### HOW TO COMPLETE THIS TASK
From the listing below, copy only the lines running from the line that contains "Identify the click" to the line that contains "深夜福利直播平台app,找免費視頻色聊女qq號 (257, 1127)", both included.

### INPUT FOR THIS TASK
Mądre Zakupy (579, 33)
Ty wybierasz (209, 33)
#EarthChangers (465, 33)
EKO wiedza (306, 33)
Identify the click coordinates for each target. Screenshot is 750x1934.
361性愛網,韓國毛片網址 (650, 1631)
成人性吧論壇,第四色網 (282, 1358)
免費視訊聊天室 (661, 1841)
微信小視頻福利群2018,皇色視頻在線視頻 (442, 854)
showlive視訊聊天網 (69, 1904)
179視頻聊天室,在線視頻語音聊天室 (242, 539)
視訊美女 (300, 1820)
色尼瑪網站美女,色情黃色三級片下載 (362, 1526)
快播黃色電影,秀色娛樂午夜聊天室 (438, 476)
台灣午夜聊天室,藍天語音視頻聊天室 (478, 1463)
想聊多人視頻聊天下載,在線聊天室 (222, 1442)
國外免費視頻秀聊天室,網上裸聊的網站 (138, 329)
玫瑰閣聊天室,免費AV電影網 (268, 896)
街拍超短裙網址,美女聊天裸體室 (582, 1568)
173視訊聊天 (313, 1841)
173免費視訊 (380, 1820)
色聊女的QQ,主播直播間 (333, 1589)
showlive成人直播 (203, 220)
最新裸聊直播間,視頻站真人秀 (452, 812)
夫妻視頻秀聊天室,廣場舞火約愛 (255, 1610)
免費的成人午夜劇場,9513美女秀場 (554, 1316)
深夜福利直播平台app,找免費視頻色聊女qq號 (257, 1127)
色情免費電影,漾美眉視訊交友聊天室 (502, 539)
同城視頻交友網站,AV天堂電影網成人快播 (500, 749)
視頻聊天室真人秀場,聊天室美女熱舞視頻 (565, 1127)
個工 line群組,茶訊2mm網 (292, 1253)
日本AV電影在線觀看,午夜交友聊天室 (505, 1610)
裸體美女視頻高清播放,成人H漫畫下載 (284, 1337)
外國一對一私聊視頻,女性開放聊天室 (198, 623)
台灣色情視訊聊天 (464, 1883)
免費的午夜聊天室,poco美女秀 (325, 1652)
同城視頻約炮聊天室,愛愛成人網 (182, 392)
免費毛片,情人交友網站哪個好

### ANSWER SECTION
Identify the click coordinates for each target. Screenshot is 750x1934.
361性愛網,韓國毛片網址 (650, 1631)
成人性吧論壇,第四色網 (282, 1358)
免費視訊聊天室 (661, 1841)
微信小視頻福利群2018,皇色視頻在線視頻 (442, 854)
showlive視訊聊天網 (69, 1904)
179視頻聊天室,在線視頻語音聊天室 (242, 539)
視訊美女 (300, 1820)
色尼瑪網站美女,色情黃色三級片下載 (362, 1526)
快播黃色電影,秀色娛樂午夜聊天室 (438, 476)
台灣午夜聊天室,藍天語音視頻聊天室 (478, 1463)
想聊多人視頻聊天下載,在線聊天室 (222, 1442)
國外免費視頻秀聊天室,網上裸聊的網站 (138, 329)
玫瑰閣聊天室,免費AV電影網 (268, 896)
街拍超短裙網址,美女聊天裸體室 (582, 1568)
173視訊聊天 (313, 1841)
173免費視訊 (380, 1820)
色聊女的QQ,主播直播間 (333, 1589)
showlive成人直播 (203, 220)
最新裸聊直播間,視頻站真人秀 (452, 812)
夫妻視頻秀聊天室,廣場舞火約愛 (255, 1610)
免費的成人午夜劇場,9513美女秀場 (554, 1316)
深夜福利直播平台app,找免費視頻色聊女qq號 (257, 1127)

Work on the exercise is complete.